Chroniques

Un vendredi par moi

Le contraire aurait étonné : Les principales forces politiques du pays ont réagi au lancement du Mouvement de tous les Démocrates (MTD) avec la fébrilité du chat échaudé. Si l’Istiqlal de Abbas El Fassi a observé un silence politiquement opportun, le tir de barrage des autres a directement porté sur Fouad Ali El Himma, pivot du mouvement. C’est un proche du Roi ! Un crime ? Tant s’en-faut, mais l’argument sous-tendant la remarque est vicieux. Cette proximité avec la clé de voûte du pouvoir fait craindre l’eau froide. Qu’a dit justement Fouad Ali El Himma, un soir de Ramadan, au débat d’Al Massa’e ? Il est urgent de cesser de lire le présent avec les lunettes du passé ! D’aucuns ne voient pas les choses ainsi, mais ils seraient mieux avisés d’accorder le préjugé favorable, d’autant plus qu’aucun acte «politiquement délictueux» n’a été consommé. Autrement on est dans le procès d’intention. L’ancien premier secrétaire de l’USFP, qui pressentait le mouvement, a eu dans ce sens une attitude pertinente. S’exprimant le 12 janvier devant le conseil national de son parti, il a invité, instruit par son expérience, ses camarades à «éviter une lutte donquichottienne contre les libéraux modernistes». Car il y a mieux à faire par et pour chacun des partis à la lumière des résultats des législatives de 2007 : se reconstruire, il y a urgence.

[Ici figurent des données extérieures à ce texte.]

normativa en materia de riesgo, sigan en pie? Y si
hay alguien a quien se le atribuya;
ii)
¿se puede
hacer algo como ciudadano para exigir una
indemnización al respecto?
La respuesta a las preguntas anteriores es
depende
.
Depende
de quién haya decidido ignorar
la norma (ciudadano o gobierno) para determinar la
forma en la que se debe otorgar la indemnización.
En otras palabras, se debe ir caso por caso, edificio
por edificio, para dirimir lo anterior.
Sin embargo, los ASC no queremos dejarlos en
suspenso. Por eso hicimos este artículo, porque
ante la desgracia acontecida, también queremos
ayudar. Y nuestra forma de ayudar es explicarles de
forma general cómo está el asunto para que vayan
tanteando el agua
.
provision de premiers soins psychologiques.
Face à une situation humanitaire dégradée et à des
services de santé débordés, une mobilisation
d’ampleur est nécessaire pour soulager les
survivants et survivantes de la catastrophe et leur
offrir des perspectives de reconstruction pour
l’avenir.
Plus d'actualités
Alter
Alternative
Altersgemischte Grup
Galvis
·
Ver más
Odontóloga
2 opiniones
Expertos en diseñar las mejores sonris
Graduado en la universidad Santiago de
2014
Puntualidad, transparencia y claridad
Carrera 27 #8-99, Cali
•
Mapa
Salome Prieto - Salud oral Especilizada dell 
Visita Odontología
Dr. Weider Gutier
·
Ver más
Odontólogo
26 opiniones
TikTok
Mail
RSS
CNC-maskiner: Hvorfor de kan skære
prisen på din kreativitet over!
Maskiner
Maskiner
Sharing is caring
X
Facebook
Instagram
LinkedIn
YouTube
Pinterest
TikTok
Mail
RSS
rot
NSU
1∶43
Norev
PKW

Derrière les appréhensions se profile tout naturellement, 1963, le FDIC d’Ahmed Reda Guedira, d’Ahardane et d’autres Khattib. Se profile aussi, 1977, le RNI d’Ahmed Osmane. Se profile encore, 1983, l’UC de Maâti Bouabid. Mais entre les pratiques de l’époque et celles d’aujourd’hui, deux différences de taille s’imposent. La première se rapporte à l’acte de naissance, la seconde à son contexte politique. Même si le RNI avait attendu l’entrée parlementaire pour se constituer en rassemblement, sa formation, de par la candidature dite indépendante et la couleur blanche commune à ses candidats, fut bel et bien un montage préélectoral. Plus tard, l’UC, à l’image de son ancêtre le FDIC, a consisté en un assemblage de dernière minute lancé à l’assaut du Parlement. La méthode, dans son ensemble, se résumait à une préfabrication des majorités. Pour prendre forme, le MTD de Fouad Ali El himma a pris le parcours inverse en attendant le déroulement du scrutin et la formation du gouvernement. La démarche exprime bien ce qu’elle entend signifier. Si comme on le lui prête, le MTD tend à se transformer en parti, il semble inscrire sa mue dans le temps d’un mandat législatif pour prendre loyalement racine dans la légitimité populaire en s’exposant, sur une durée de cinq ans en principe, à l’interpellation et au débat. En la restituant dans son contexte politique, différent du passé, l’opération MTD améliore son originalité. L’apaisement des rapports entre le pouvoir, contesté pratiquement jusqu’à l’adoption de la constitution de 1996, et les partis issus du mouvement national, qui pouvait alors se targuer d’une influence certaine, a profondément modifié la donne. Consolidé depuis 2002 par l’éloignement de plus en plus du Maroc des rivages de la manipulation des urnes, le contexte actuel se prête mieux à la compétition régulière. L’équation qui en découle est toute simple. Une inconnue de 70% des électeurs qui ne s’est pas reconnue dans les programmes en présence, est à redécouvrir. C’est dire qu’elle laisse du champ à qui veut. Si l’initiative du MTD peut en prendre une part, contribuer par la même occasion à la rénovation de la vie et de l’action politiques, et si, chemin faisant, elle amène les partis à se revisiter, ce ne sera que du bonheur.